═══ Dataset records ═══

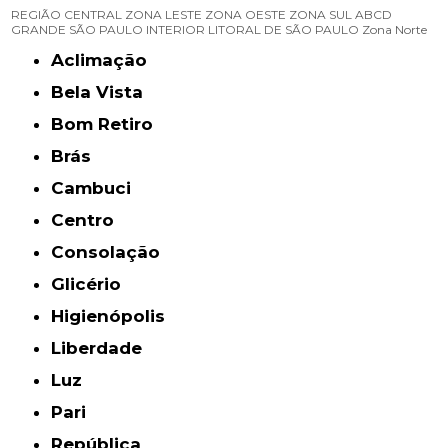
REGIÃO CENTRAL
ZONA LESTE
ZONA OESTE
ZONA SUL
ABCD
GRANDE SÃO PAULO
INTERIOR
LITORAL DE SÃO PAULO
Zona Norte
Aclimação
Bela Vista
Bom Retiro
Brás
Cambuci
Centro
Consolação
Glicério
Higienópolis
Liberdade
Luz
Pari
República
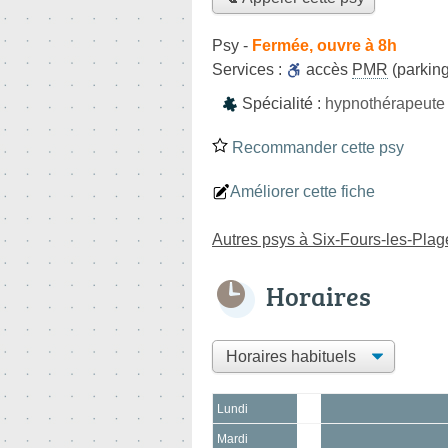
Psy
-
Fermée, ouvre à 8h
Services :
accès
PMR
(parking
Spécialité :
hypnothérapeute
Recommander cette psy
Améliorer cette fiche
Autres psys à Six-Fours-les-Plag
Horaires
Lundi
Mardi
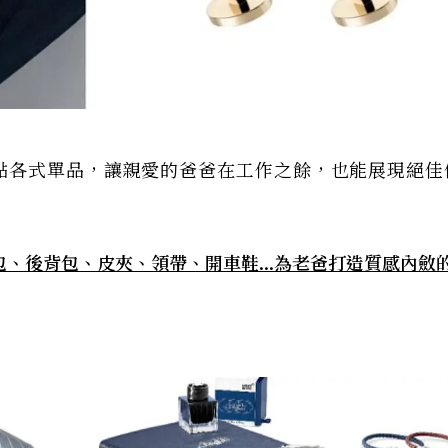
點各式單品，讓親愛的爸爸在工作之餘，也能展現絕佳
、後背包、皮夾、領帶、開車鞋...為老爸打造質感內斂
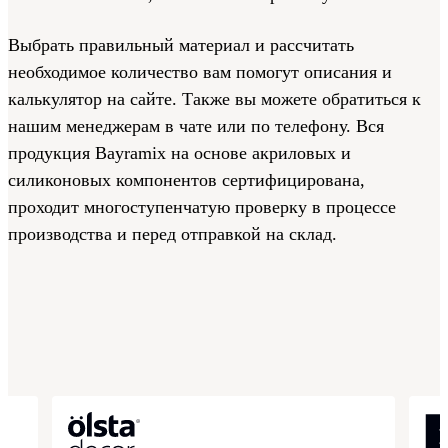
Выбрать правильный материал и рассчитать
необходимое количество вам помогут описания и
калькулятор на сайте. Также вы можете обратиться к
нашим менеджерам в чате или по телефону. Вся
продукция Bayramix на основе акриловых и
силиконовых компонентов сертифицирована,
проходит многоступенчатую проверку в процессе
производства и перед отправкой на склад.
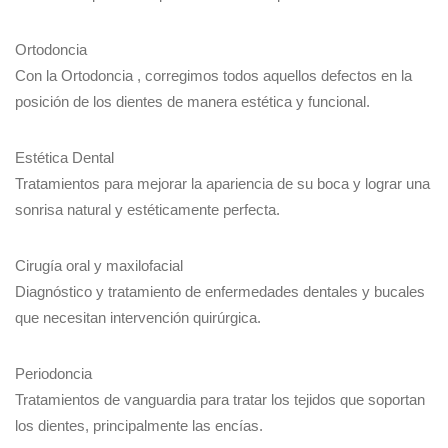
Ortodoncia
Con la Ortodoncia , corregimos todos aquellos defectos en la
posición de los dientes de manera estética y funcional.
Estética Dental
Tratamientos para mejorar la apariencia de su boca y lograr una
sonrisa natural y estéticamente perfecta.
Cirugía oral y maxilofacial
Diagnóstico y tratamiento de enfermedades dentales y bucales
que necesitan intervención quirúrgica.
Periodoncia
Tratamientos de vanguardia para tratar los tejidos que soportan
los dientes, principalmente las encías.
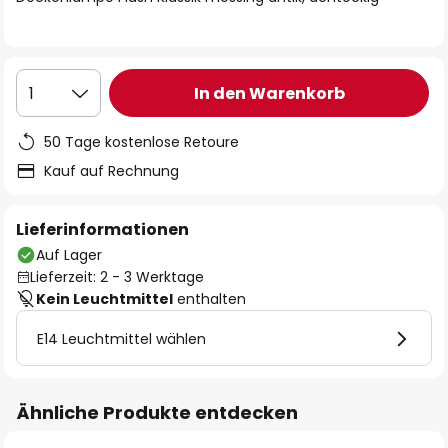
In den Warenkorb
1
50 Tage kostenlose Retoure
Kauf auf Rechnung
Lieferinformationen
Auf Lager
Lieferzeit: 2 - 3 Werktage
Kein Leuchtmittel
enthalten
E14 Leuchtmittel wählen
Ähnliche Produkte entdecken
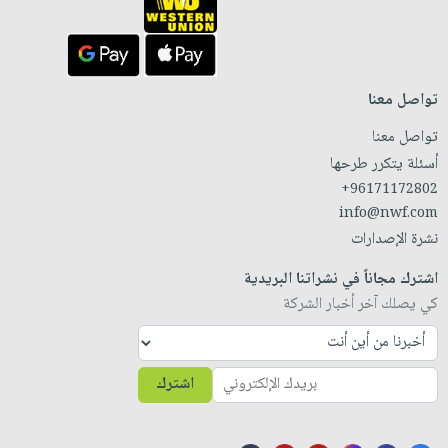
تواصل معنا
تواصل معنا
أسئلة يتكرر طرحها
+96171172802
info@nwf.com
نشرة الإصدارات
اشترك مجاناً في نشراتنا البريدية
كي يصلك آخر أخبار الشركة
اشترك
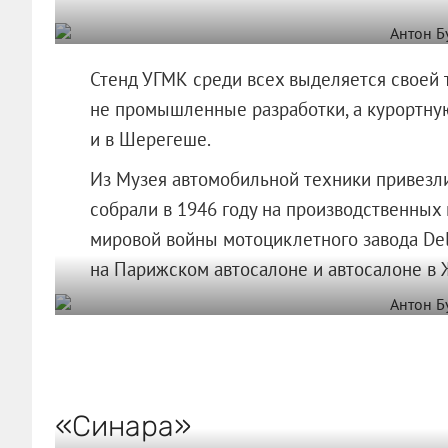
Стенд УГМК среди всех выделяется своей 
не промышленные разработки, а курортну
и в Шерегеше.
Из Музея автомобильной техники привезли
собрали в 1946 году на производственных
мировой войны мотоциклетного завода Del
на Парижском автосалоне и автосалоне в 
«Синара»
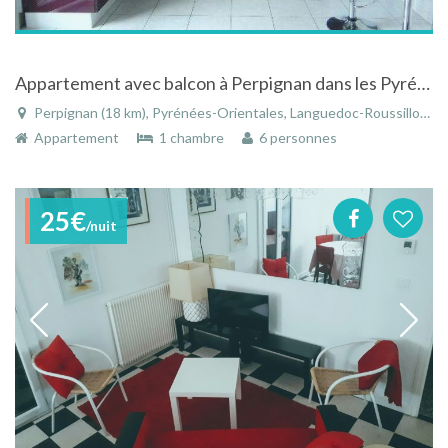
Appartement avec balcon à Perpignan dans les Pyrénées-Orientales dans le Languedoc-Roussillon
Perpignan (18 km), Pyrénées-Orientales, Languedoc-Roussillon, Occitanie, France
Appartement
1 chambre
6 personnes
25€
/nuit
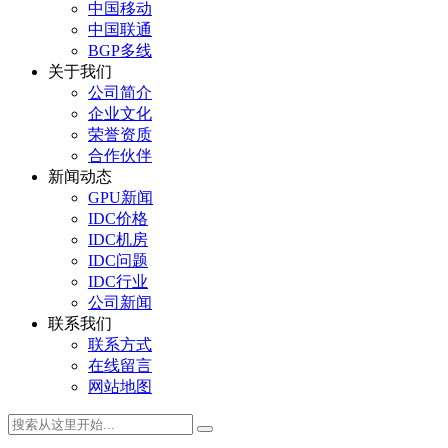
中国移动
中国联通
BGP多线
关于我们
公司简介
企业文化
荣誉资质
合作伙伴
新闻动态
GPU新闻
IDC价格
IDC机房
IDC问题
IDC行业
公司新闻
联系我们
联系方式
在线留言
网站地图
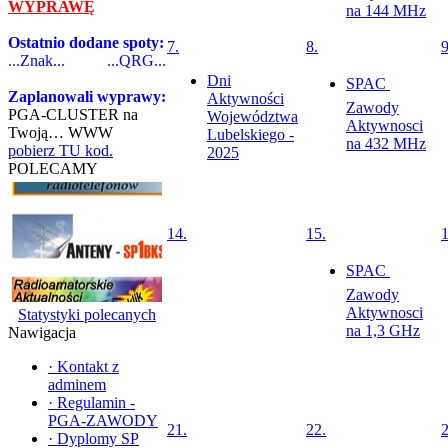
WYPRAWĘ
na 144 MHz
Ostatnio dodane spoty:
7.
8.
9
...Znak...
...QRG...
Dni
SPAC 
Zaplanowali wyprawy:
Aktywności
Zawody
PGA-CLUSTER na
Województwa
Aktywnosci
Twoją… WWW
Lubelskiego -
na 432 MHz
pobierz TU kod.
2025
POLECAMY
14.
15.
1
SPAC 
Zawody
Aktywnosci
Statystyki polecanych
na 1,3 GHz
Nawigacja
·
Kontakt z
adminem
·
Regulamin -
PGA-ZAWODY
21.
22.
2
·
Dyplomy SP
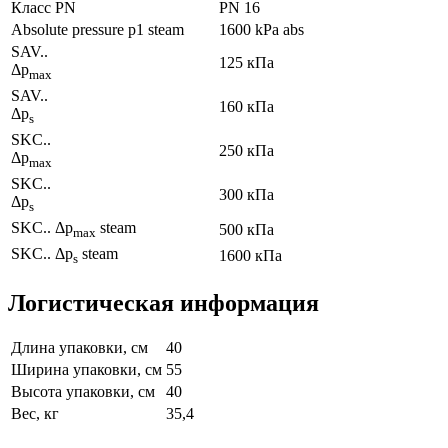
Класс PN
PN 16
Absolute pressure p1 steam
1600 kPa abs
SAV..
125 кПа
Δp
max
SAV..
160 кПа
Δp
s
SKC..
250 кПа
Δp
max
SKC..
300 кПа
Δp
s
SKC.. Δp
steam
500 кПа
max
SKC.. Δp
steam
1600 кПа
s
Логистическая информация
Длина упаковки, см
40
Ширина упаковки, см
55
Высота упаковки, см
40
Вес, кг
35,4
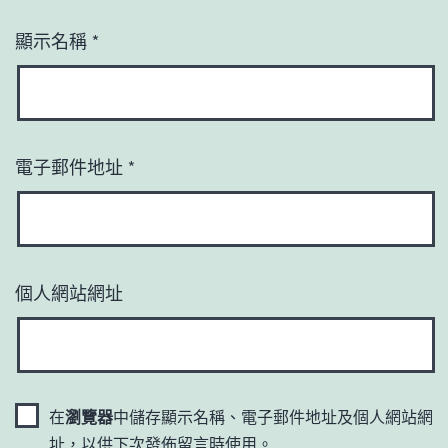
顯示名稱
*
電子郵件地址
*
個人網站網址
在
瀏覽器
中儲存顯示名稱、電子郵件地址及個人網站網
址，以供下次發佈留言時使用。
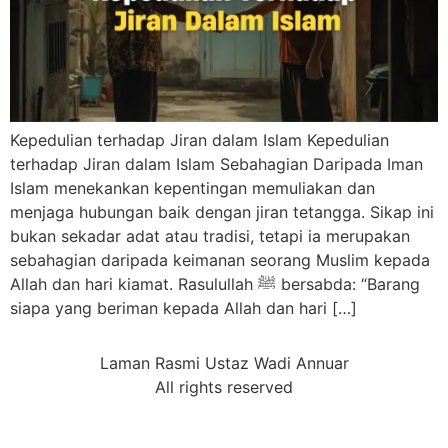
Kepedulian terhadap Jiran dalam Islam Kepedulian
terhadap Jiran dalam Islam Sebahagian Daripada Iman
Islam menekankan kepentingan memuliakan dan
menjaga hubungan baik dengan jiran tetangga. Sikap ini
bukan sekadar adat atau tradisi, tetapi ia merupakan
sebahagian daripada keimanan seorang Muslim kepada
Allah dan hari kiamat. Rasulullah ﷺ bersabda: “Barang
siapa yang beriman kepada Allah dan hari […]
Laman Rasmi Ustaz Wadi Annuar
All rights reserved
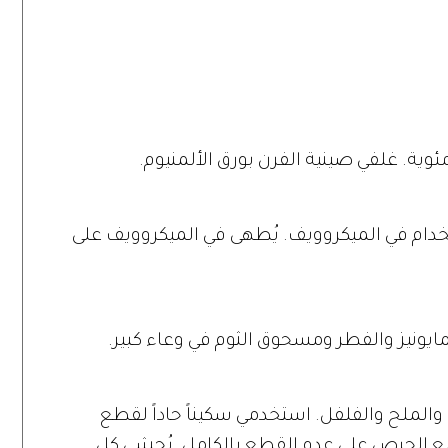
تخدام في الميكروويف. يُطهى في الميكروويف على
مايونيز والفطر ومسحوق الثوم في وعاء كبير.
ا والملح والفلفل. استخدمي سكيناً حاداً لقطع
الحرص على عدم القطع بالكامل. يُحشى كل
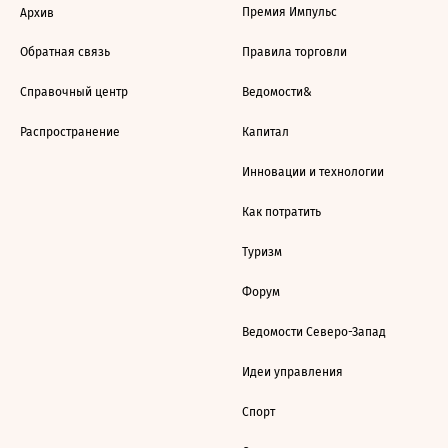
Премия Импульс
Архив
Обратная связь
Правила торговли
Справочный центр
Ведомости&
Распространение
Капитал
Инновации и технологии
Как потратить
Туризм
Форум
Ведомости Северо-Запад
Идеи управления
Спорт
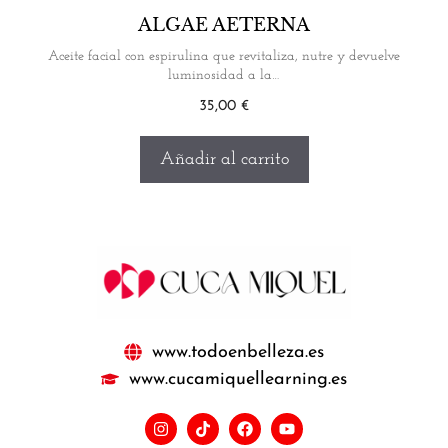
ALGAE AETERNA
Aceite facial con espirulina que revitaliza, nutre y devuelve
luminosidad a la…
35,00
€
Añadir al carrito
www.todoenbelleza.es
www.cucamiquellearning.es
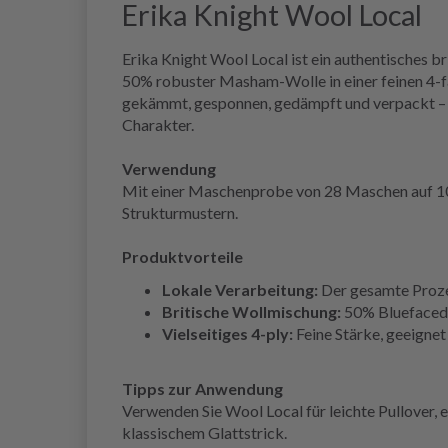
Erika Knight Wool Local
Erika Knight Wool Local ist ein authentisches br
50% robuster Masham-Wolle in einer feinen 4-fä
gekämmt, gesponnen, gedämpft und verpackt – im
Charakter.
Verwendung
Mit einer Maschenprobe von 28 Maschen auf 10 cm
Strukturmustern.
Produktvorteile
Lokale Verarbeitung:
Der gesamte Prozes
Britische Wollmischung:
50% Bluefaced L
Vielseitiges 4-ply:
Feine Stärke, geeignet
Tipps zur Anwendung
Verwenden Sie Wool Local für leichte Pullover, 
klassischem Glattstrick.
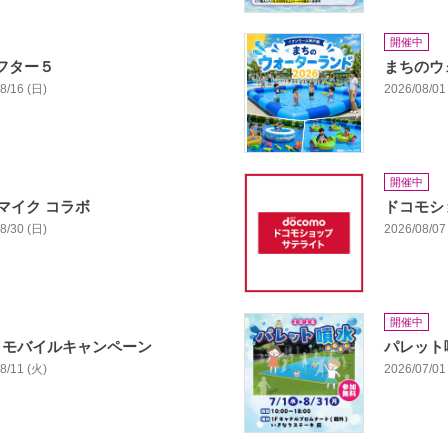
開催中
アフター５
まちのウォ
08/16 (日)
2026/08/01 
開催中
マイク コラボ
ドコモシ
08/30 (日)
2026/08/07 
開催中
イモバイルキャンペーン
パレット
08/11 (火)
2026/07/01 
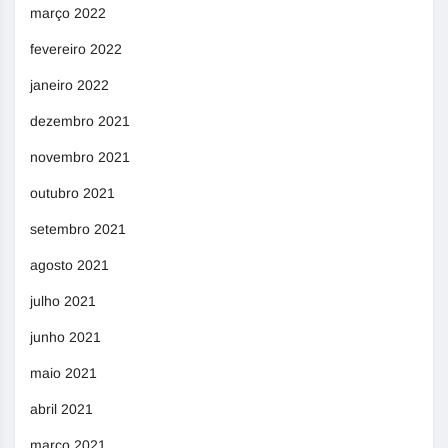
março 2022
fevereiro 2022
janeiro 2022
dezembro 2021
novembro 2021
outubro 2021
setembro 2021
agosto 2021
julho 2021
junho 2021
maio 2021
abril 2021
março 2021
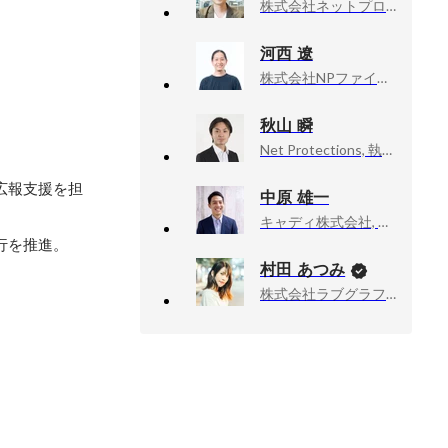
株式会社ネットプロテクションズ, マーケティンググループ カタリスト
河西 遼
株式会社NPファイナンス, 代表取締役
秋山 瞬
Net Protections, 執行役員
広報支援を担
中原 雄一
キャディ株式会社, CS・オペレーションマネージャー
行を推進。
村田 あつみ
株式会社ラブグラフ, Co-founder & CCO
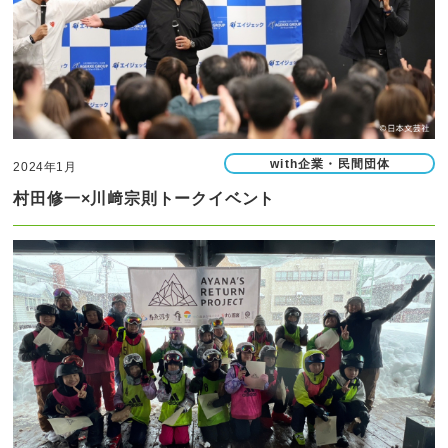
with企業・民間団体
2024年1月
村田修一×川﨑宗則トークイベント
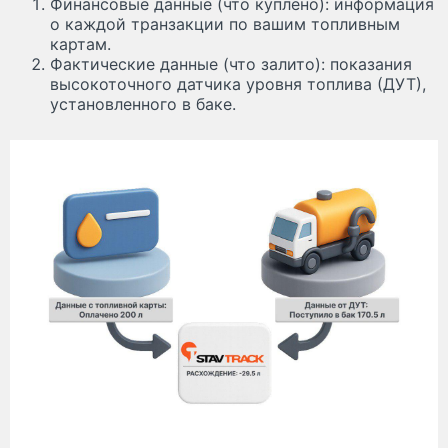
Финансовые данные (что куплено): информация
о каждой транзакции по вашим топливным
картам.
Фактические данные (что залито): показания
высокоточного датчика уровня топлива (ДУТ),
установленного в баке.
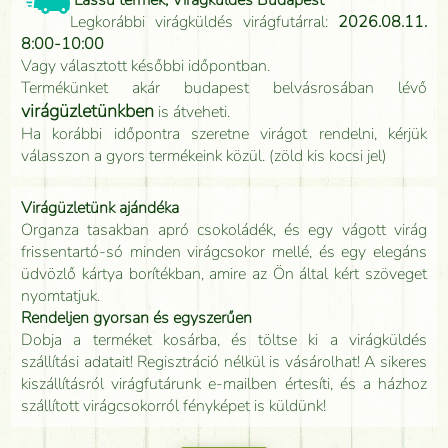
Lassú termék, Virágküldés Budapest
Legkorábbi virágküldés virágfutárral:
2026.08.11.
8:00-10:00
Vagy választott későbbi időpontban.
Termékünket akár budapest belvásrosában lévő
virágüzletünkben
is átveheti.
Ha korábbi időpontra szeretne virágot rendelni, kérjük
válasszon a gyors termékeink közül. (zöld kis kocsi jel)
Virágüzletünk ajándéka
Organza tasakban apró csokoládék, és egy vágott virág
frissentartó-só minden virágcsokor mellé, és egy elegáns
üdvözlő kártya borítékban, amire az Ön által kért szöveget
nyomtatjuk.
Rendeljen gyorsan és egyszerűen
Dobja a terméket kosárba, és töltse ki a virágküldés
szállítási adatait! Regisztráció nélkül is vásárolhat! A sikeres
kiszállításról virágfutárunk e-mailben értesíti, és a házhoz
szállított virágcsokorról fényképet is küldünk!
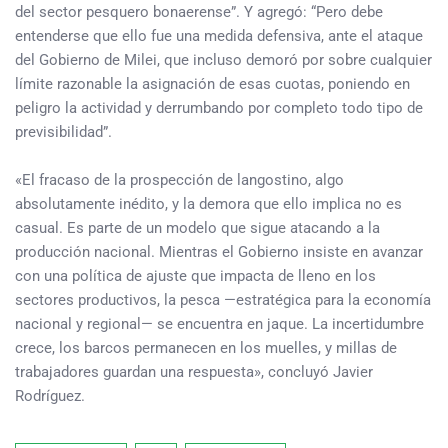
del sector pesquero bonaerense”. Y agregó: “Pero debe
entenderse que ello fue una medida defensiva, ante el ataque
del Gobierno de Milei, que incluso demoró por sobre cualquier
límite razonable la asignación de esas cuotas, poniendo en
peligro la actividad y derrumbando por completo todo tipo de
previsibilidad”.
«El fracaso de la prospección de langostino, algo
absolutamente inédito, y la demora que ello implica no es
casual. Es parte de un modelo que sigue atacando a la
producción nacional. Mientras el Gobierno insiste en avanzar
con una política de ajuste que impacta de lleno en los
sectores productivos, la pesca —estratégica para la economía
nacional y regional— se encuentra en jaque. La incertidumbre
crece, los barcos permanecen en los muelles, y millas de
trabajadores guardan una respuesta», concluyó Javier
Rodríguez.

═══

*What to produce*
Pictures are to be omitted; otherwise, every line from the first line of the listing through the line containing "E14 Leuchtmittel wählen" must be reproduced exactly, both ends included.

*Solution to this task*
REGIÃO CENTRAL
ZONA LESTE
ZONA OESTE
ZONA SUL
ABCD
GRANDE SÃO PAULO
INTERIOR
LITORAL DE SÃO PAULO
Zona Norte
Aclimação
Bela Vista
Bom Retiro
Brás
Cambuci
Centro
Consolação
Glicério
Higienópolis
Liberdade
Luz
Pari
República
Psy
-
Fermée, ouvre à 8h
Services :
accès
PMR
(parking
Spécialité :
hypnothérapeute
Recommander cette psy
Améliorer cette fiche
Autres psys à Six-Fours-les-Plag
Horaires
Lundi
Mardi
點各式單品，讓親愛的爸爸在工作之餘，也能展現絕佳
、後背包、皮夾、領帶、開車鞋...為老爸打造質感內斂
Выбрать правильный материал и рассчитать
необходимое количество вам помогут описания и
калькулятор на сайте. Также вы можете обратиться к
нашим менеджерам в чате или по телефону. Вся
продукция Bayramix на основе акриловых и
силиконовых компонентов сертифицирована,
проходит многоступенчатую проверку в процессе
производства и перед отправкой на склад.
Ortodoncia
Con la Ortodoncia , corregimos todos aquellos defectos en la
posición de los dientes de manera estética y funcional.
Estética Dental
Tratamientos para mejorar la apariencia de su boca y lograr una
sonrisa natural y estéticamente perfecta.
Cirugía oral y maxilofacial
Diagnóstico y tratamiento de enfermedades dentales y bucales
que necesitan intervención quirúrgica.
Periodoncia
Tratamientos de vanguardia para tratar los tejidos que soportan
los dientes, principalmente las encías.
In den Warenkorb
1
50 Tage kostenlose Retoure
Kauf auf Rechnung
Lieferinformationen
Auf Lager
Lieferzeit: 2 - 3 Werktage
Kein Leuchtmittel
enthalten
E14 Leuchtmittel wählen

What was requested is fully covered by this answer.